### Work task
Word for word, restate the entries below from their first line through the line that contains "The image size is (686, 2576).".

### Data for review
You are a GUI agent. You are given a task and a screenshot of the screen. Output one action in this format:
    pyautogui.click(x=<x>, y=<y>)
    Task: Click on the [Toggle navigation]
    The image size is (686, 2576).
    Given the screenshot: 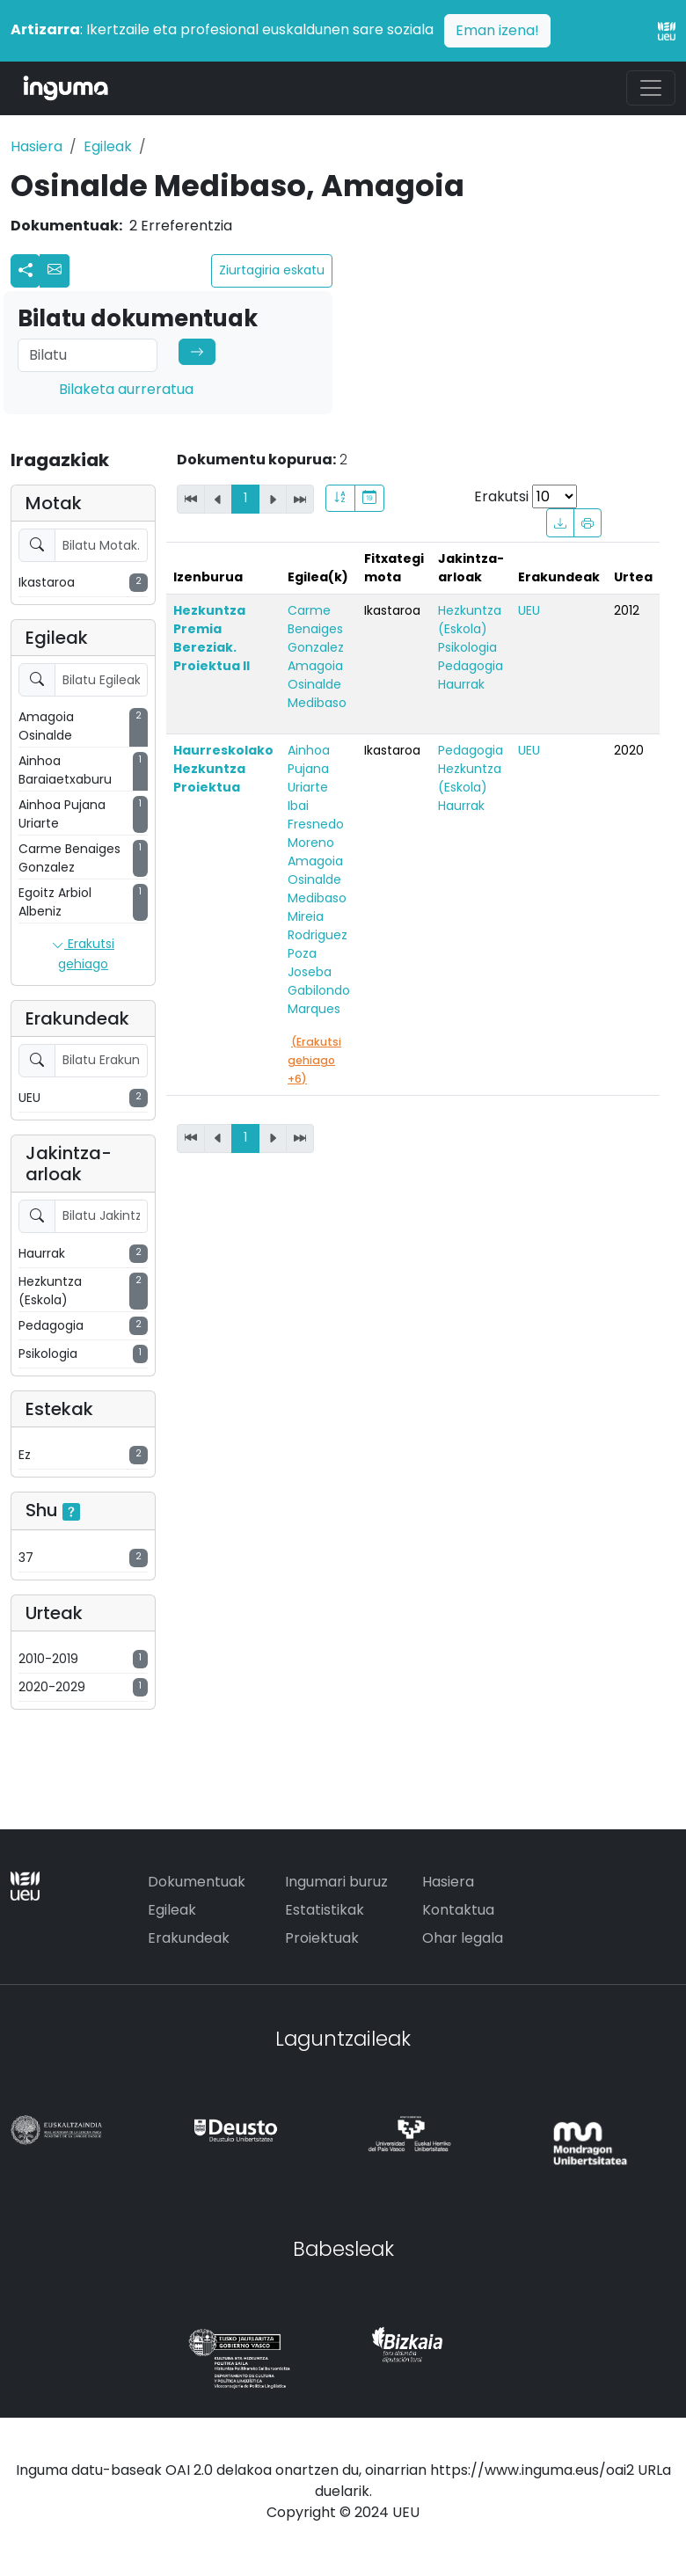 What is the action you would take?
    pyautogui.click(x=650, y=88)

### Your solution
You are a GUI agent. You are given a task and a screenshot of the screen. Output one action in this format:
    pyautogui.click(x=<x>, y=<y>)
    Task: Click on the [Toggle navigation]
    The image size is (686, 2576).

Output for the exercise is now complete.